- _Records to use_
───

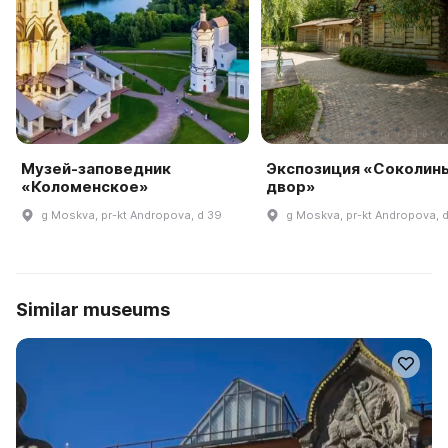
Музей-заповедник
Экспозиция «Соколин
«Коломенское»
двор»
g Moskva, pr-kt Andropova, d 39
g Moskva, pr-kt Andropova, 
Similar museums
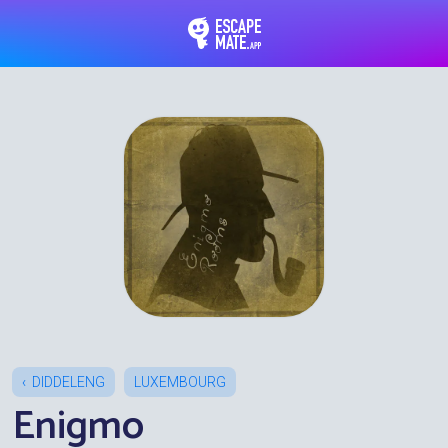
EscapeMate.app : Esc
DIDDELENG
LUXEMBOURG
Enigmo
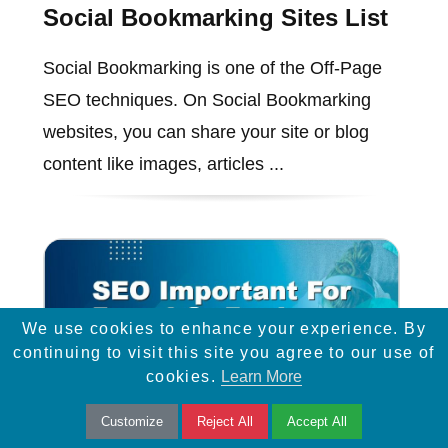
Social Bookmarking Sites List
Social Bookmarking is one of the Off-Page
SEO techniques. On Social Bookmarking
websites, you can share your site or blog
content like images, articles ...
We use cookies to enhance your experience. By
continuing to visit this site you agree to our use of
cookies.
Learn More
Customize
Reject All
Accept All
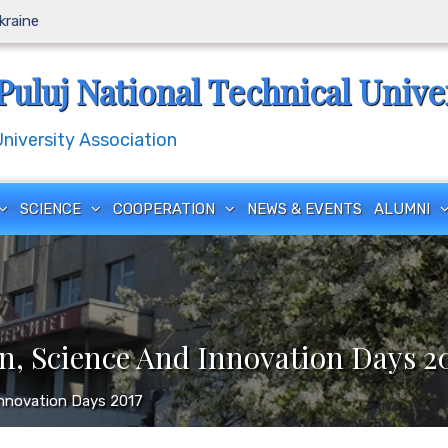
Ukraine
Puluj National Technical Unive
iversity Association
SCIENCE
COOPERATION
NEWS & EVENTS
ALUMNI
n, Science And Innovation Days 2
Innovation Days 2017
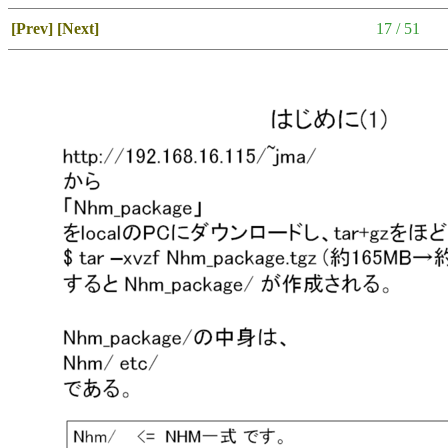
[Prev]
[Next]
17 / 51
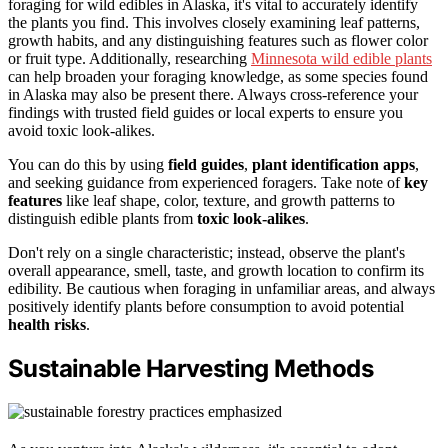
foraging for wild edibles in Alaska, it's vital to accurately identify
the plants you find. This involves closely examining leaf patterns,
growth habits, and any distinguishing features such as flower color
or fruit type. Additionally, researching
Minnesota wild edible plants
can help broaden your foraging knowledge, as some species found
in Alaska may also be present there. Always cross-reference your
findings with trusted field guides or local experts to ensure you
avoid toxic look-alikes.
You can do this by using
field guides
,
plant identification apps
,
and seeking guidance from experienced foragers. Take note of
key
features
like leaf shape, color, texture, and growth patterns to
distinguish edible plants from
toxic look-alikes
.
Don't rely on a single characteristic; instead, observe the plant's
overall appearance, smell, taste, and growth location to confirm its
edibility. Be cautious when foraging in unfamiliar areas, and always
positively identify plants before consumption to avoid potential
health risks
.
Sustainable Harvesting Methods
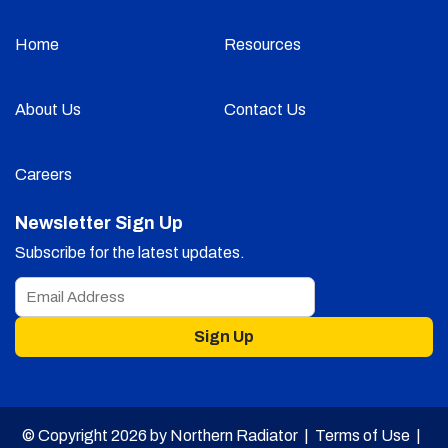
Home
Resources
About Us
Contact Us
Careers
Newsletter Sign Up
Subscribe for the latest updates.
Sign Up
© Copyright 2026 by Northern Radiator |
Terms of Use
|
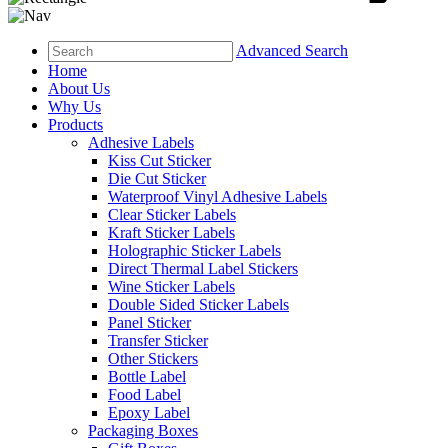
Advanced Search
Home
About Us
Why Us
Products
Adhesive Labels
Kiss Cut Sticker
Die Cut Sticker
Waterproof Vinyl Adhesive Labels
Clear Sticker Labels
Kraft Sticker Labels
Holographic Sticker Labels
Direct Thermal Label Stickers
Wine Sticker Labels
Double Sided Sticker Labels
Panel Sticker
Transfer Sticker
Other Stickers
Bottle Label
Food Label
Epoxy Label
Packaging Boxes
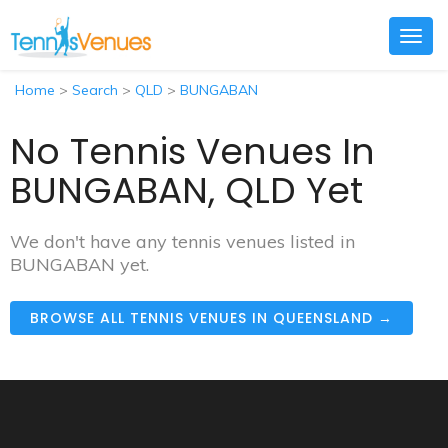
Togg
navig
Home
>
Search
>
QLD
>
BUNGABAN
No Tennis Venues In
BUNGABAN, QLD Yet
We don't have any tennis venues listed in
BUNGABAN yet.
BROWSE ALL TENNIS VENUES IN QUEENSLAND →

───

Only the lines from the top of the material through the line containing "We use cookies to enhance your experience. By" should be written out, exactly and without pictures.

- _Task answer_
Музей-заповедник
Экспозиция «Соколин
«Коломенское»
двор»
g Moskva, pr-kt Andropova, d 39
g Moskva, pr-kt Andropova, 
Similar museums
EscapeMate.app : Esc
DIDDELENG
LUXEMBOURG
Enigmo
Social Bookmarking Sites List
Social Bookmarking is one of the Off-Page
SEO techniques. On Social Bookmarking
websites, you can share your site or blog
content like images, articles ...
We use cookies to enhance your experience. By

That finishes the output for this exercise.